## THE PROBLEM
The entries below contain a stretch that opens with the line containing "device identifiers in apps." and closes with the line containing "user protection."; set down that stretch exactly, both ends included, and nothing else.

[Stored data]
--------------------------------

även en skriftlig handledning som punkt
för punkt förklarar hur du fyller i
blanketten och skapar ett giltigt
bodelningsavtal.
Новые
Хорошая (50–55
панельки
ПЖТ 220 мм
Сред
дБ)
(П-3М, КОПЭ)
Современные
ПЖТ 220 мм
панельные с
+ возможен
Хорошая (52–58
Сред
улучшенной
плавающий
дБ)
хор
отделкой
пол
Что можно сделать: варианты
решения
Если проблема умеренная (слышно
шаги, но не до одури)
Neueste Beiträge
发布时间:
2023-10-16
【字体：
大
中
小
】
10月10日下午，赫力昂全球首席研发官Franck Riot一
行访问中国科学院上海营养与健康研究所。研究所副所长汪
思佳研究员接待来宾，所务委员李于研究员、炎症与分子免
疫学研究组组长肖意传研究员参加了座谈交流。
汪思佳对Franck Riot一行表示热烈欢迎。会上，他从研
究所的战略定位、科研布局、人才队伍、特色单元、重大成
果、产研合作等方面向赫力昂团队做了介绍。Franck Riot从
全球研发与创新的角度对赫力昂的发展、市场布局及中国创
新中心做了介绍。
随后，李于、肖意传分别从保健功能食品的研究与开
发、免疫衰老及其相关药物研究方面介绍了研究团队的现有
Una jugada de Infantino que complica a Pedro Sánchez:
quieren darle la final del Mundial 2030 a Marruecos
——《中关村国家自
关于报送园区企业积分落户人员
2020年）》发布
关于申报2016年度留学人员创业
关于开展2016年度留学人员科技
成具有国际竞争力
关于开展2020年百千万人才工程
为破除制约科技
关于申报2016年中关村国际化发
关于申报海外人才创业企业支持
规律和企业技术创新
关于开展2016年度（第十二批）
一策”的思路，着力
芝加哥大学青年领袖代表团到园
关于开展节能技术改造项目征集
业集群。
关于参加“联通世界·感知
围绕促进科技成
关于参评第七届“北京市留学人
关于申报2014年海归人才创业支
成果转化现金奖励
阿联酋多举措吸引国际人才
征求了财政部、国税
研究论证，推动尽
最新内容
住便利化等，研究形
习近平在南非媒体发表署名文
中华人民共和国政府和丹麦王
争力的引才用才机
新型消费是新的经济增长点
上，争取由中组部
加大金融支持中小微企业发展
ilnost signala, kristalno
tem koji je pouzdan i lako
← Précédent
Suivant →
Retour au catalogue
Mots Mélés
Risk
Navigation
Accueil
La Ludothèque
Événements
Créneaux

--------------------------------

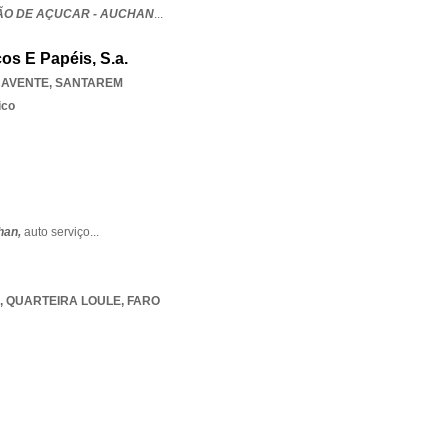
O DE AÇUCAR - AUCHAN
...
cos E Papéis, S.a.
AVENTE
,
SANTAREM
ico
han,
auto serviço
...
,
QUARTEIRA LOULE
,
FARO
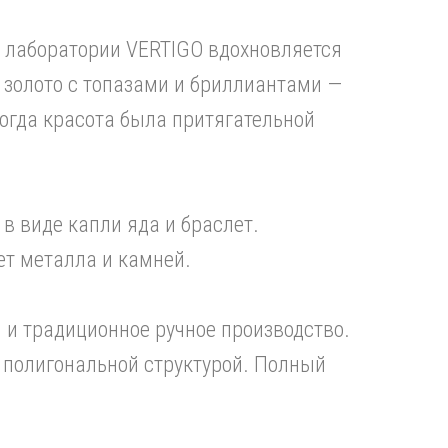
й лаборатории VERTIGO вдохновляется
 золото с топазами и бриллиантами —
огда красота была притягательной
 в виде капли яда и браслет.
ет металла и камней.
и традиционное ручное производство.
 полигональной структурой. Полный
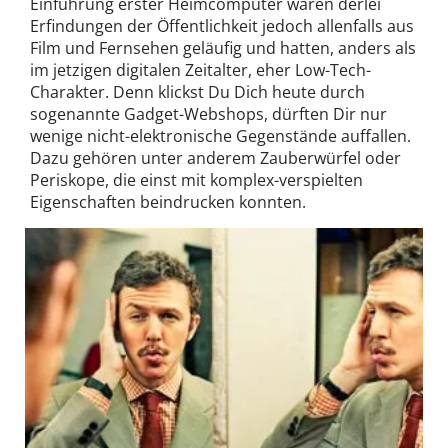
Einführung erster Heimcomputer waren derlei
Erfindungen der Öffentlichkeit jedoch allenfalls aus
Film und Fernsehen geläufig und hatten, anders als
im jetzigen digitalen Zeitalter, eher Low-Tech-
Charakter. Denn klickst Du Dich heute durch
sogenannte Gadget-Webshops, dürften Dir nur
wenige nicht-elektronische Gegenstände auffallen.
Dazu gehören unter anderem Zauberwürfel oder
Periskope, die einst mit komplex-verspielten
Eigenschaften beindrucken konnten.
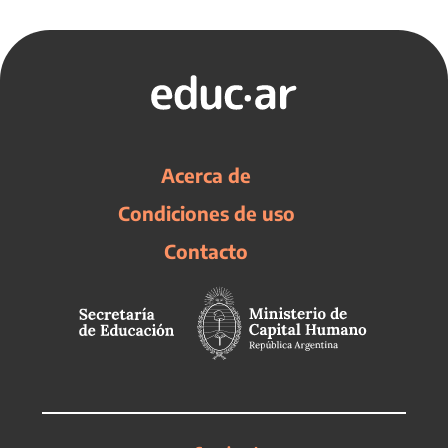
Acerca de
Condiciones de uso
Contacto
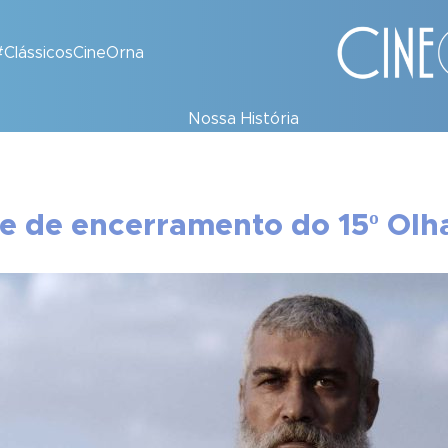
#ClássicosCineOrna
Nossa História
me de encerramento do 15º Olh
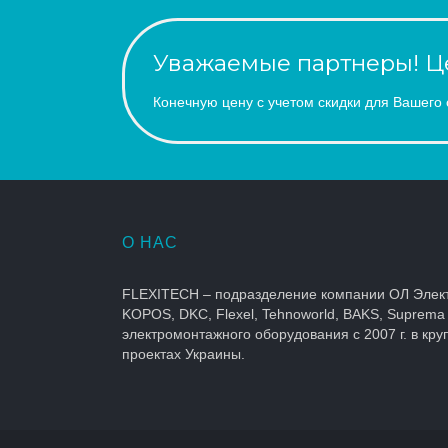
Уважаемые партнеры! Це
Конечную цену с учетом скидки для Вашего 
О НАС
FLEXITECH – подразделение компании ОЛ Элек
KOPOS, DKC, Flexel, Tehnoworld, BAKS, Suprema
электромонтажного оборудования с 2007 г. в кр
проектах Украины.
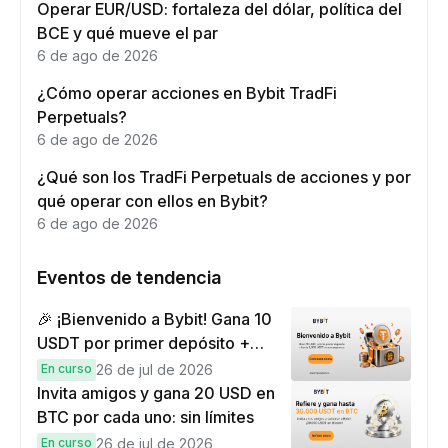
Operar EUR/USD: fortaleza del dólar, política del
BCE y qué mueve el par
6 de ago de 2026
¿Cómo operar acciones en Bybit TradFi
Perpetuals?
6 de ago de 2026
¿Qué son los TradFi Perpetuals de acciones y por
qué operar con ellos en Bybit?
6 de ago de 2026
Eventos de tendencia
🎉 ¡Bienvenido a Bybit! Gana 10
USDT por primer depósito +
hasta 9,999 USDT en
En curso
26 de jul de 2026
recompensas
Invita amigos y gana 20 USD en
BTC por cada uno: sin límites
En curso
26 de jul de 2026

--------------------------------

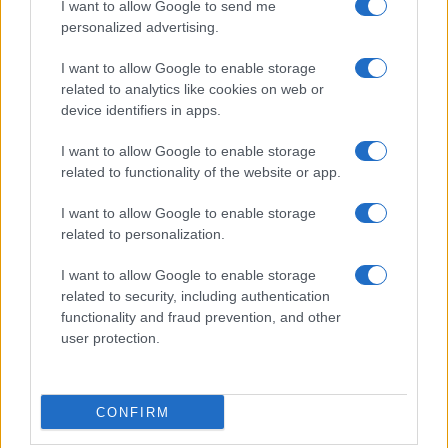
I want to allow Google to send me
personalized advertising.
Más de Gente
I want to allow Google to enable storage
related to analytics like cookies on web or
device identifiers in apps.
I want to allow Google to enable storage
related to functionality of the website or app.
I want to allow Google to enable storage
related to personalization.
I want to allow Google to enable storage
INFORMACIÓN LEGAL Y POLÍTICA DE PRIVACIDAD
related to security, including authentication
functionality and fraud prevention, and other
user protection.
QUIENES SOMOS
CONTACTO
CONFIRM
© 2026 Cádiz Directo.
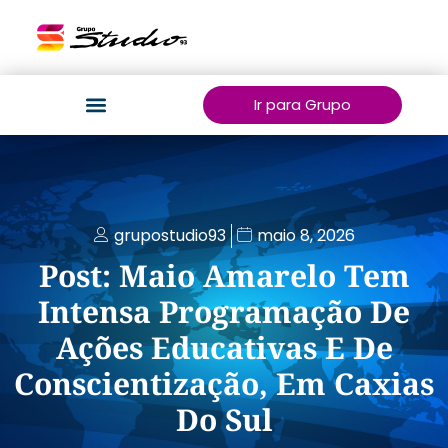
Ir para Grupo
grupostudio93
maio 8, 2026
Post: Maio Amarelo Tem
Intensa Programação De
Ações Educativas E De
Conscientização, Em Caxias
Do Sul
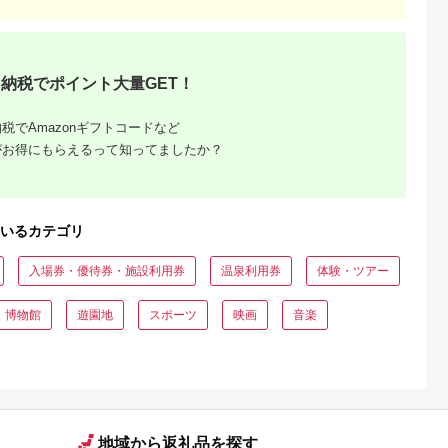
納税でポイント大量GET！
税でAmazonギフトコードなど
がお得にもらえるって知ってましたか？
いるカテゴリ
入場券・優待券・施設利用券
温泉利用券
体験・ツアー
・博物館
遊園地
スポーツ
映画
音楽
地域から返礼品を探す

--------------------------------

## TASK ANSWER
device identifiers in apps.
I want to allow Google to enable storage
related to functionality of the website or app.
I want to allow Google to enable storage
related to personalization.
I want to allow Google to enable storage
INFORMACIÓN LEGAL Y POLÍTICA DE PRIVACIDAD
related to security, including authentication
functionality and fraud prevention, and other
user protection.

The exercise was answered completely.